Danach schickten sie uns Milch, Paradiesfeigen, Kürbisse und eine reichliche Menge Wurzeln und Grüngemüse, die sehr gut schmeckten; darauf verabschiedeten sie sich und wollten von dem, was wir hatten, nichts nehmen. Einer unserer Männer bot dem König oder Anführer dieser Leute einen Schnaps an, den er trank und der ihm ausgezeichnet mundete; er streckte die Hand nach einem zweiten aus, und wir schenkten ihm ein. Kurz gesagt, machte er es sich zur Gewohnheit, uns zwei- oder dreimal in der Woche zu besuchen, und immer brachte er uns irgend etwas mit; einmal schickte er uns sieben Stück Schwarzvieh, von denen wir einige zubereiteten und dörrten, wie zuvor beschrieben.

Und hier kann ich nicht umhin, mich an etwas zu erinnern, was uns danach sehr zugute kam, nämlich: Das Fleisch ihrer Ziegen und auch ihrer Rinder, besonders aber der Ziegen, sah, nachdem wir es getrocknet und geräuchert hatten, rot aus und war beim Essen knusprig und fest wie getrocknetes Rindfleisch in Holland; es gefiel ihnen so gut und war für sie ein solcher Leckerbissen, daß sie es danach jederzeit im Tauschhandel bei uns erwerben wollten, ohne zu wissen oder auch nur zu ahnen, was es war, und so gaben sie uns für zehn, zwölf Pfund im Rauch getrockneten Rindfleischs einen ganzen Ochsen oder eine Kuh oder irgend etwas anderes, was wir begehrten.
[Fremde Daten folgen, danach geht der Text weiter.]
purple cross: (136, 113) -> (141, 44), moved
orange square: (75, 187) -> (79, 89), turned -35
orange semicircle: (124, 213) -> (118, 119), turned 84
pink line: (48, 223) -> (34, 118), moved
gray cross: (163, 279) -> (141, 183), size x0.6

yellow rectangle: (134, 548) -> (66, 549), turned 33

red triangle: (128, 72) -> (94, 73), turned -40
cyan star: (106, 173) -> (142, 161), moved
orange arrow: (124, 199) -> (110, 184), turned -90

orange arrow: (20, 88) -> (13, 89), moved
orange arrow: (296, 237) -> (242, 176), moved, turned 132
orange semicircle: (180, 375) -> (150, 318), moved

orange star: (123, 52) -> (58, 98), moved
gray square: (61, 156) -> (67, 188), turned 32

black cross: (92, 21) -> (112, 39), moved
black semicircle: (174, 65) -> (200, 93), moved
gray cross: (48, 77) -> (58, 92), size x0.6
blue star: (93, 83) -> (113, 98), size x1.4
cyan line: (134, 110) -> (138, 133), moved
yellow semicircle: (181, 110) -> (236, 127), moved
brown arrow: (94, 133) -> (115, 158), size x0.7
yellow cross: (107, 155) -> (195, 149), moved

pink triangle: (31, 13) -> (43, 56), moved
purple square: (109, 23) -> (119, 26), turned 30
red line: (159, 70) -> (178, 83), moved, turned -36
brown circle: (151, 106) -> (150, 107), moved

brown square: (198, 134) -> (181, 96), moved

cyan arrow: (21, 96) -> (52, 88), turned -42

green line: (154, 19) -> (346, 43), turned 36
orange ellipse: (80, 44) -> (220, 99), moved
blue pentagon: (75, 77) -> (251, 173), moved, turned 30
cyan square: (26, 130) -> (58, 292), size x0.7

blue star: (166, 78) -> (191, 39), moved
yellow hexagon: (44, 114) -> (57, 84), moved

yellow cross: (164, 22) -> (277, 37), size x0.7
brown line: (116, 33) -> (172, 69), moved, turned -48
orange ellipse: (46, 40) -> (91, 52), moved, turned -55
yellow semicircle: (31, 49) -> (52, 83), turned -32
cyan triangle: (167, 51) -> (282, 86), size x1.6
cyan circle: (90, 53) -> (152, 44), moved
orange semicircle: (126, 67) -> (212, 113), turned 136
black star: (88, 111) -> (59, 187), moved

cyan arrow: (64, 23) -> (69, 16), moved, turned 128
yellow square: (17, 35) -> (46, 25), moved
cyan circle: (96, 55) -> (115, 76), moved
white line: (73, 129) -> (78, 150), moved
Hier beobachteten wir zwei Dinge, die für uns sehr wichtig, ja sogar von außerordentlich großer Bedeutung waren; erstens stellten wir fest, daß sie sehr viel Tongeschirr hatten, das sie auf vielerlei Weise benutzten, wie wir auch; insbesondere hatten sie schmale, tiefe Tonkrüge, die sie in den Boden versenkten, um ihr Trinkwasser kühl und angenehm zu halten, und zweitens sahen wir, daß sie längere Kanus hatten als ihre Nachbarn.